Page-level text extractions
|---|

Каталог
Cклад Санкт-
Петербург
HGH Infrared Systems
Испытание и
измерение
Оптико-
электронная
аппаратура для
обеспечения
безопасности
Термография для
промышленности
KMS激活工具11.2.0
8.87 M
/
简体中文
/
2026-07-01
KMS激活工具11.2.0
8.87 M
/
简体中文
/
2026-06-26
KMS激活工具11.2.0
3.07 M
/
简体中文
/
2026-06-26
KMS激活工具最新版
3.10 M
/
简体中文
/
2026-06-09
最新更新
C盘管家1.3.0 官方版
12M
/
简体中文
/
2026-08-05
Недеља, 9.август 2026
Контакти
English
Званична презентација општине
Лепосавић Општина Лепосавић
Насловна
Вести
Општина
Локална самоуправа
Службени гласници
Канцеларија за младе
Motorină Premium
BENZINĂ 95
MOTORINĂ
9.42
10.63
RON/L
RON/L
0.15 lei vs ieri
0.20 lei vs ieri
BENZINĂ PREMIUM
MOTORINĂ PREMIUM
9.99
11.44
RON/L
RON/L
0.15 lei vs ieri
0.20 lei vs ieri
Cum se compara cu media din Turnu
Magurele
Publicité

|---|

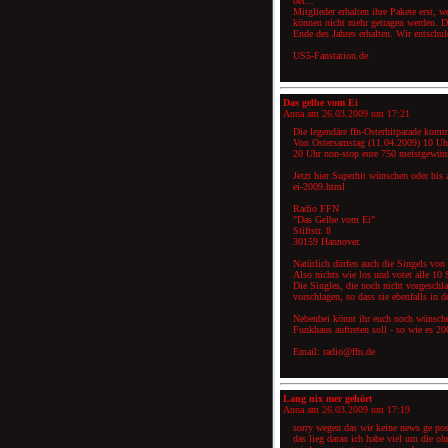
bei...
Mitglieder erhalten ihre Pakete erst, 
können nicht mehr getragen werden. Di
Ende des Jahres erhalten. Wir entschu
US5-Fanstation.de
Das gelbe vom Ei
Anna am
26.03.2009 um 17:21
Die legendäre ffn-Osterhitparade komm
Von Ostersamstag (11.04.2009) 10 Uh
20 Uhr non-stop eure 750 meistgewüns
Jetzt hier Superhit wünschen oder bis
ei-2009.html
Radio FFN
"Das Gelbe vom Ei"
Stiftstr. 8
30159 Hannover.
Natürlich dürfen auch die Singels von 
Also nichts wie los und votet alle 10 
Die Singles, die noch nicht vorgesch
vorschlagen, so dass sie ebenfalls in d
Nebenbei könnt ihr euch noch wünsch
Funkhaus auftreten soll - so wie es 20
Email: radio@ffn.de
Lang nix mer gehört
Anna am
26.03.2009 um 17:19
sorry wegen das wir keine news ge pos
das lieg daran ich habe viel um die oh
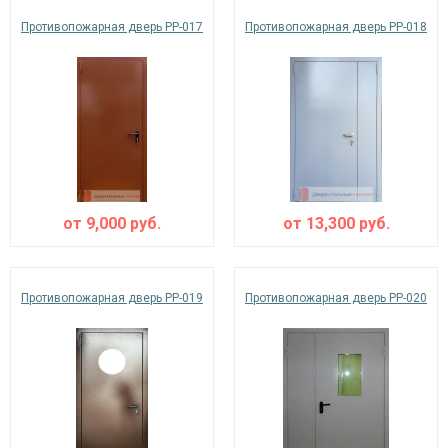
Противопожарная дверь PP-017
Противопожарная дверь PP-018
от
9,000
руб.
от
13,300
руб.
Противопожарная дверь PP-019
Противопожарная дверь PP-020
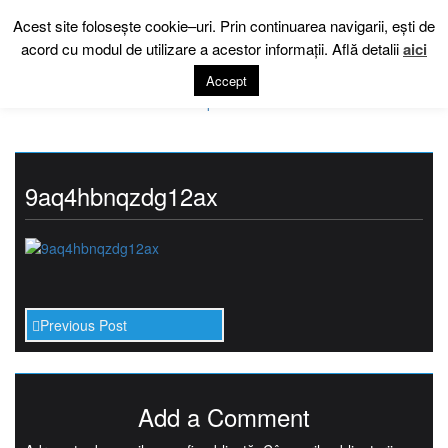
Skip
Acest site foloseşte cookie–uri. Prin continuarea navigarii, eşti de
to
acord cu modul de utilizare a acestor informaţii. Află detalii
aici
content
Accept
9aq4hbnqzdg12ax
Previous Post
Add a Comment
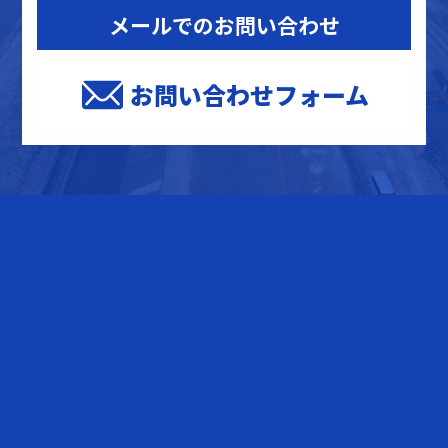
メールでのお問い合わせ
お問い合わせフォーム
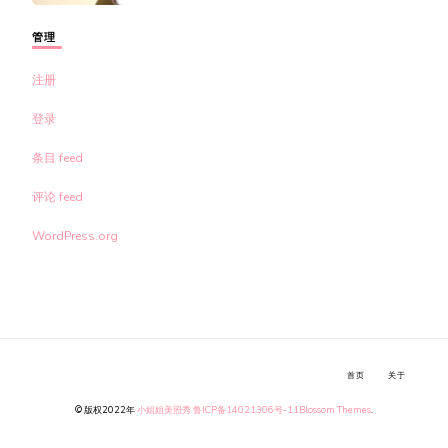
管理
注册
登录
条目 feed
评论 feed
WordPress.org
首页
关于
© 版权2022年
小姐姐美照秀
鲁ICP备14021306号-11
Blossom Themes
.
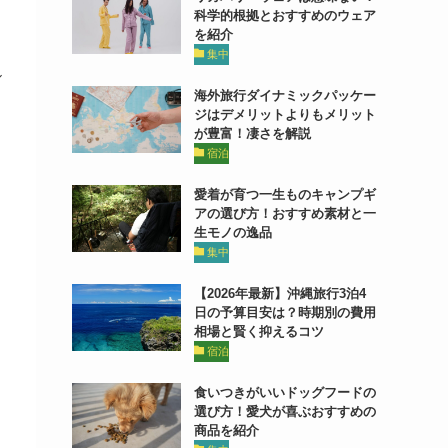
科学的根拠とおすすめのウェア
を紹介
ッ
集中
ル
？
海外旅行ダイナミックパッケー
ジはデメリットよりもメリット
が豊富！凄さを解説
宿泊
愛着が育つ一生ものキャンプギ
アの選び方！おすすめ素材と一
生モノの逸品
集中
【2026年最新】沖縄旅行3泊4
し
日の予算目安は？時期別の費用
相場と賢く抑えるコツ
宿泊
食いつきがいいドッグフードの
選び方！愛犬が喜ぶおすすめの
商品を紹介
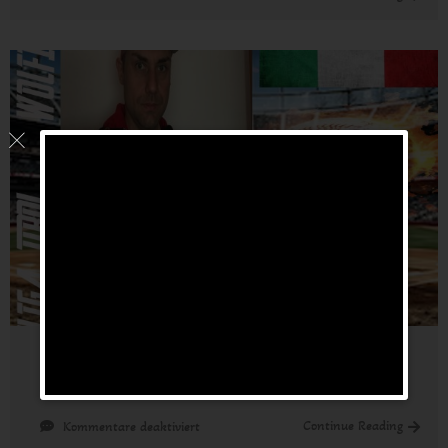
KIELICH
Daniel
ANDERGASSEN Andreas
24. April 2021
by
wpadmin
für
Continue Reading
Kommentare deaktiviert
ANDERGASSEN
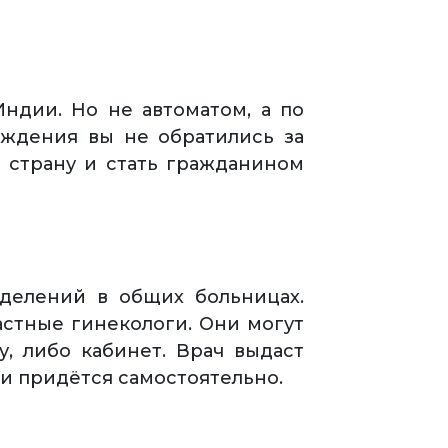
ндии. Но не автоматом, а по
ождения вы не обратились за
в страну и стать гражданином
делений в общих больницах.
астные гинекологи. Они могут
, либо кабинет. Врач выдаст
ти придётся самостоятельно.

|---|

- **TASK DETAILS**
Counting only lines that contain the word "дверь", how many are there in the records above? Give the number alone.

- **EXPECTED ANSWER**
4